Task description: Go through the entries below. Copy each line in which "para" appears.

BEGIN

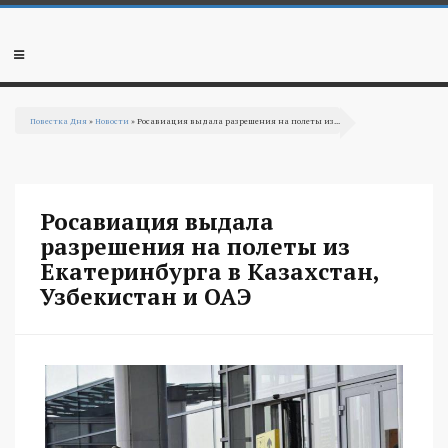
Перейти к основному содержанию
Мобильное
меню
Повестка Дня
»
Новости
» Росавиация выдала разрешения на полеты из...
Вы здесь
Росавиация выдала
разрешения на полеты из
Екатеринбурга в Казахстан,
Узбекистан и ОАЭ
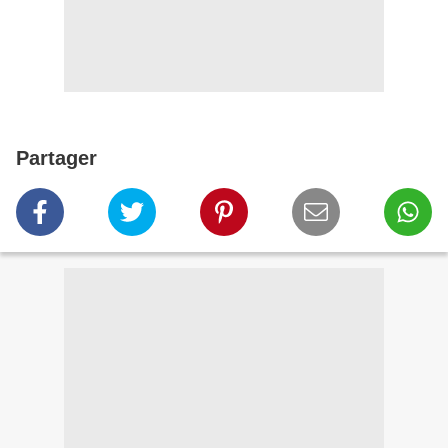
Partager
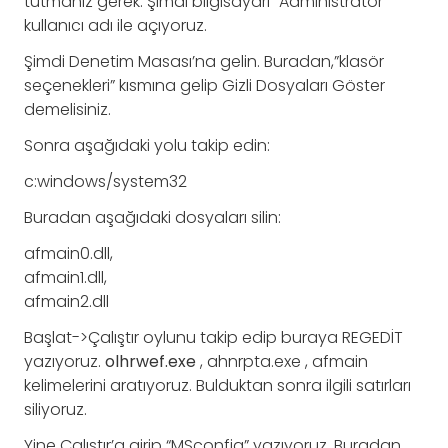
tutmanız gerek. Şimdi bilgisayarı “Administrator”
kullanıcı adı ile açıyoruz.
Şimdi Denetim Masası’na gelin. Buradan,”klasör
seçenekleri” kısmına gelip Gizli Dosyaları Göster
demelisiniz.
Sonra aşağıdaki yolu takip edin:
c:windows/system32
Buradan aşağıdaki dosyaları silin:
afmain0.dll,
afmain1.dll,
afmain2.dll
Başlat->Çalıştır oylunu takip edip buraya REGEDİT
yazıyoruz.
olhrwef.exe
, ahnrpta.exe , afmain
kelimelerini aratıyoruz. Bulduktan sonra ilgili satırları
siliyoruz.
Yine Çalıştır’a girip “MSconfig” yazıyoruz. Buradan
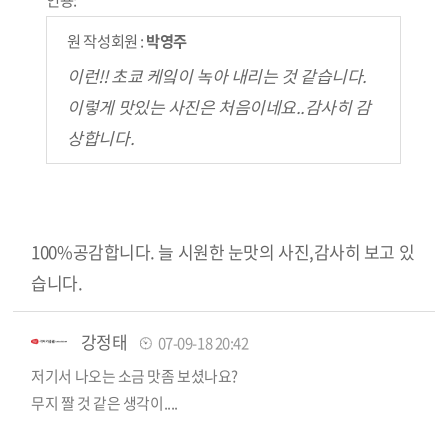
원 작성회원 :
박영주
이런!! 초쿄 케잌이 녹아 내리는 것 같습니다.
이렇게 맛있는 사진은 처음이네요..감사히 감
상합니다.
100%공감합니다. 늘 시원한 눈맛의 사진,감사히 보고 있
습니다.
강정태
07-09-18 20:42
저기서 나오는 소금 맛좀 보셨나요?
무지 짤 것 같은 생각이....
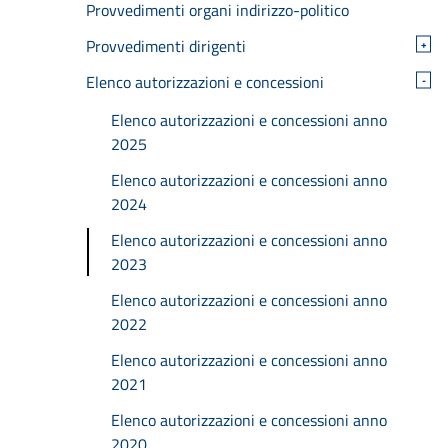
Provvedimenti organi indirizzo-politico
Provvedimenti dirigenti
+
Elenco autorizzazioni e concessioni
-
Elenco autorizzazioni e concessioni anno
2025
Elenco autorizzazioni e concessioni anno
2024
Elenco autorizzazioni e concessioni anno
2023
Elenco autorizzazioni e concessioni anno
2022
Elenco autorizzazioni e concessioni anno
2021
Elenco autorizzazioni e concessioni anno
2020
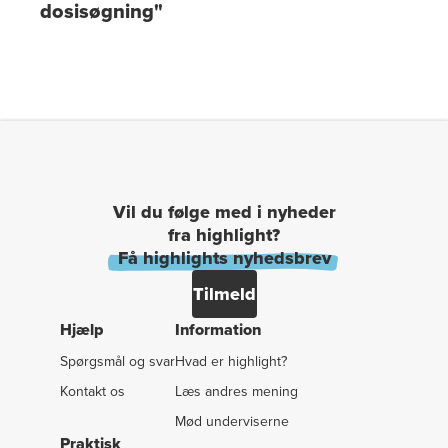
dosisøgning"
Vil du følge med i nyheder
fra highlight?
Få highlights nyhedsbrev
Tilmeld
Hjælp
Information
Spørgsmål og svar
Hvad er highlight?
Kontakt os
Læs andres mening
Mød underviserne
Praktisk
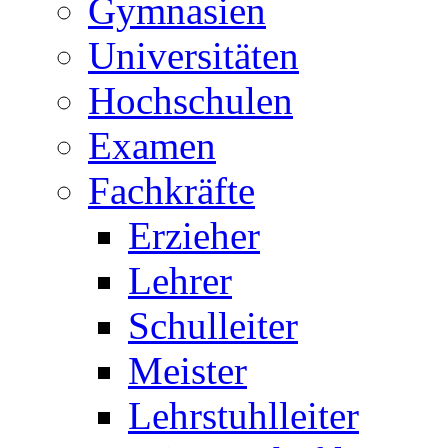
Gymnasien
Universitäten
Hochschulen
Examen
Fachkräfte
Erzieher
Lehrer
Schulleiter
Meister
Lehrstuhlleiter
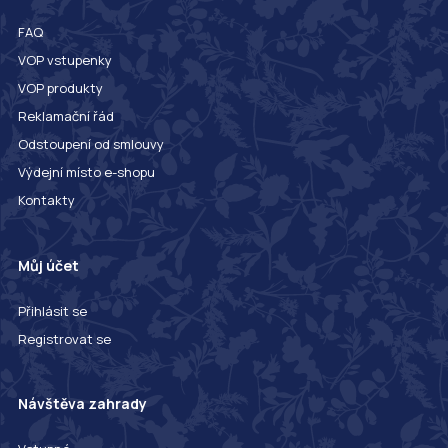
FAQ
VOP vstupenky
VOP produkty
Reklamační řád
Odstoupení od smlouvy
Výdejní místo e-shopu
Kontakty
Můj účet
Přihlásit se
Registrovat se
Návštěva zahrady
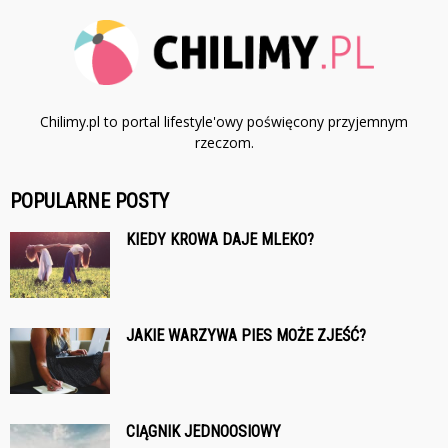
Chilimy.pl to portal lifestyle'owy poświęcony przyjemnym
rzeczom.
POPULARNE POSTY
KIEDY KROWA DAJE MLEKO?
JAKIE WARZYWA PIES MOŻE ZJEŚĆ?
CIĄGNIK JEDNOOSIOWY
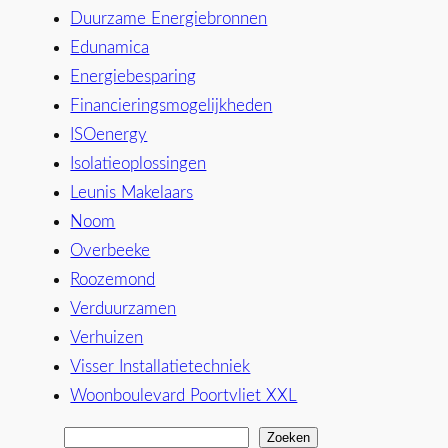
Duurzame Energiebronnen
Edunamica
Energiebesparing
Financieringsmogelijkheden
ISOenergy
Isolatieoplossingen
Leunis Makelaars
Noom
Overbeeke
Roozemond
Verduurzamen
Verhuizen
Visser Installatietechniek
Woonboulevard Poortvliet XXL
Zoeken
Z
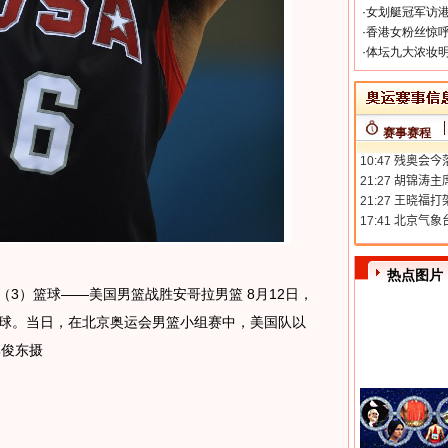
·
女划艇冠军访港
·
香港女粉丝惊呼
·
体坛九大浓妆明
赛事赛程
热点图片
）（3）篮球——美国男篮战胜安哥拉男篮 8月12日，
罚球。当日，在北京奥运会男篮小组赛中，美国队以
李俊东摄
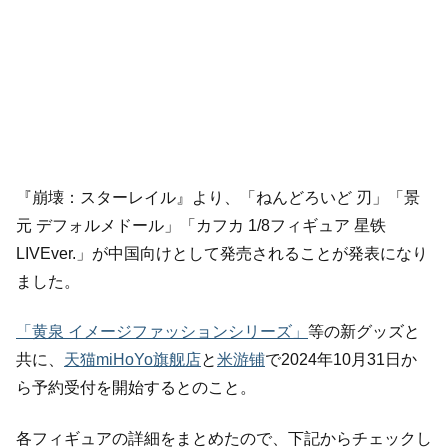
『崩壊：スターレイル』より、「ねんどろいど 刃」「景
元 デフォルメドール」「カフカ 1/8フィギュア 星铁
LIVEver.」が中国向けとして発売されることが発表になり
ました。
「黄泉 イメージファッションシリーズ」
等の新グッズと
共に、
天猫miHoYo旗舰店
と
米游铺
で2024年10月31日か
ら予約受付を開始するとのこと。
各フィギュアの詳細をまとめたので、下記からチェックし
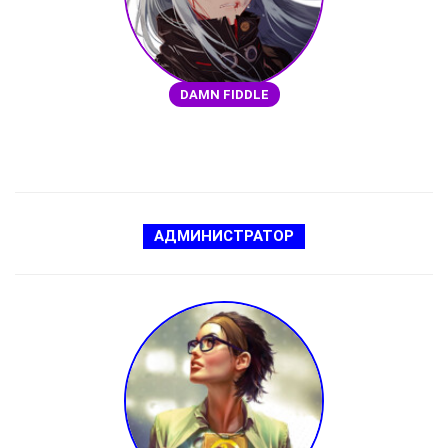
DAMN FIDDLE
АДМИНИСТРАТОР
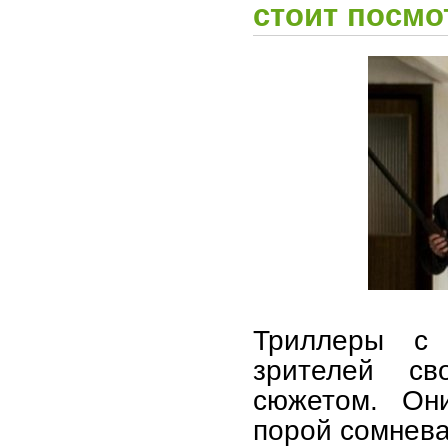
стоит посмо
Триллеры с 
зрителей св
сюжетом. Они
порой сомневат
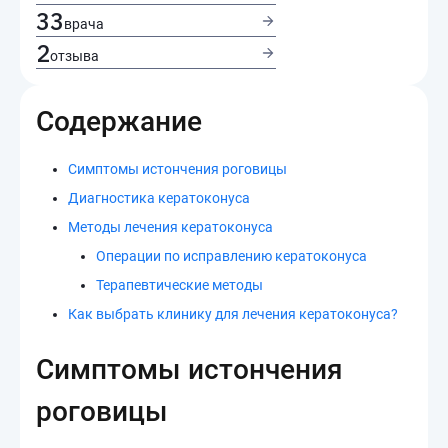
33
врача
2
отзыва
Содержание
Симптомы истончения роговицы
Диагностика кератоконуса
Методы лечения кератоконуса
Операции по исправлению кератоконуса
Терапевтические методы
Как выбрать клинику для лечения кератоконуса?
Симптомы истончения
роговицы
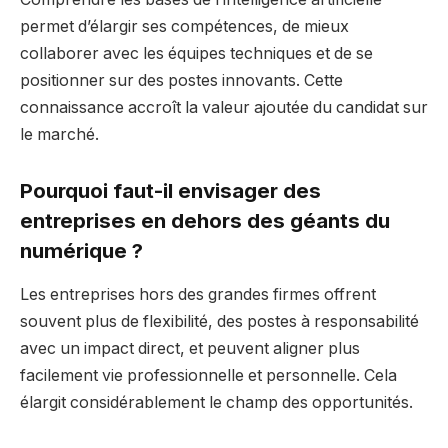
permet d’élargir ses compétences, de mieux
collaborer avec les équipes techniques et de se
positionner sur des postes innovants. Cette
connaissance accroît la valeur ajoutée du candidat sur
le marché.
Pourquoi faut-il envisager des
entreprises en dehors des géants du
numérique ?
Les entreprises hors des grandes firmes offrent
souvent plus de flexibilité, des postes à responsabilité
avec un impact direct, et peuvent aligner plus
facilement vie professionnelle et personnelle. Cela
élargit considérablement le champ des opportunités.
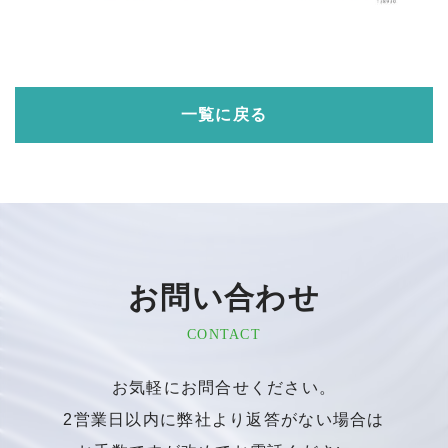
一覧に戻る
お問い合わせ
CONTACT
お気軽にお問合せください。
2営業日以内に弊社より返答がない場合は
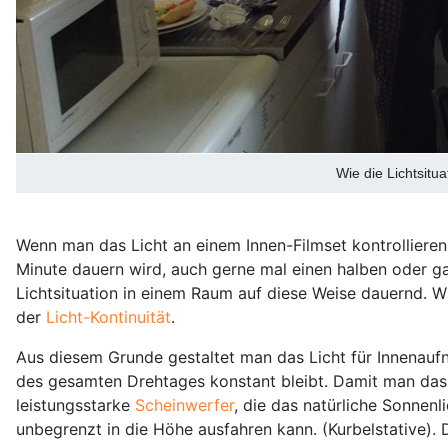
Wie die Lichtsitu
Wenn man das Licht an einem Innen-Filmset kontrollieren wi
Minute dauern wird, auch gerne mal einen halben oder g
Lichtsituation in einem Raum auf diese Weise dauernd. 
der
Licht-Kontinuität
.
Aus diesem Grunde gestaltet man das Licht für Innenaufn
des gesamten Drehtages konstant bleibt. Damit man das t
leistungsstarke
Scheinwerfer
, die das natürliche Sonnen
unbegrenzt in die Höhe ausfahren kann. (Kurbelstative)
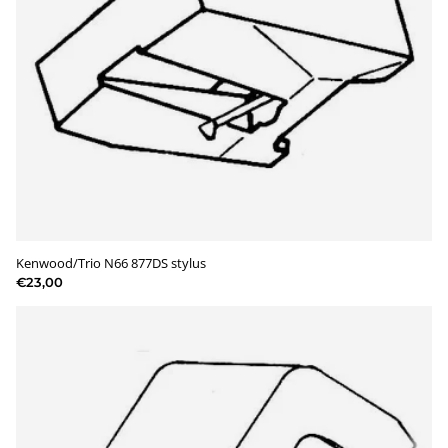
Kenwood/Trio N66 877DS stylus
€23,00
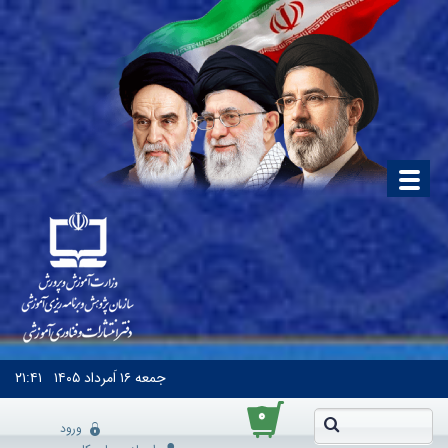
جمعه
۱۶ اَمرداد ۱۴۰۵
۲۱:۴۱
۰
ورود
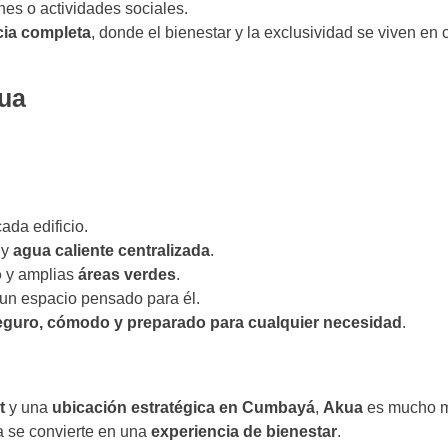
nes o actividades sociales.
cia completa
, donde el bienestar y la exclusividad se viven en
kua
ada edificio.
y
agua caliente centralizada
.
o
y amplias
áreas verdes
.
un espacio pensado para él.
eguro, cómodo y preparado para cualquier necesidad
.
t
y una
ubicación estratégica en Cumbayá
,
Akua
es mucho 
ía se convierte en una
experiencia de bienestar
.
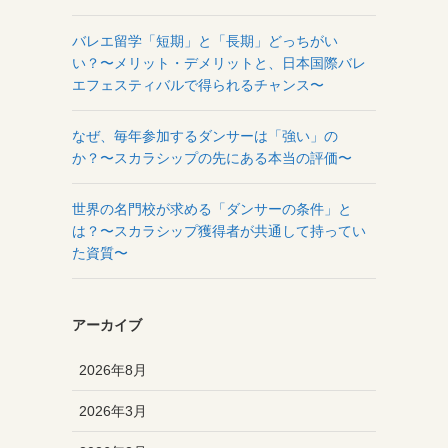
バレエ留学「短期」と「長期」どっちがい
い？〜メリット・デメリットと、日本国際バレ
エフェスティバルで得られるチャンス〜
なぜ、毎年参加するダンサーは「強い」の
か？〜スカラシップの先にある本当の評価〜
世界の名門校が求める「ダンサーの条件」と
は？〜スカラシップ獲得者が共通して持ってい
た資質〜
アーカイブ
2026年8月
2026年3月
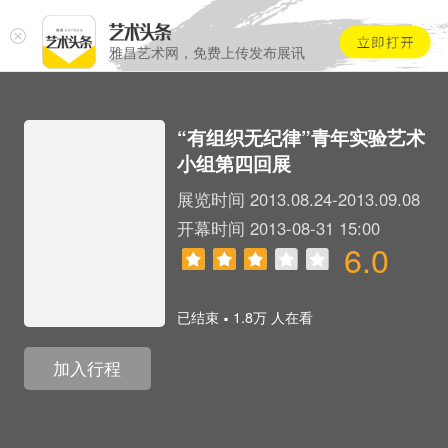
雅昌艺术网，免费上传发布展讯
“有组织无纪律”青年实验艺术
小组第四回展
展览时间 2013.08.24-2013.09.08
开幕时间 2013-08-31 15:00
6.0
.
已结束
1.8万 人在看
加入行程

END

Finished exercise:
un espacio pensado para él.
eguro, cómodo y preparado para cualquier necesidad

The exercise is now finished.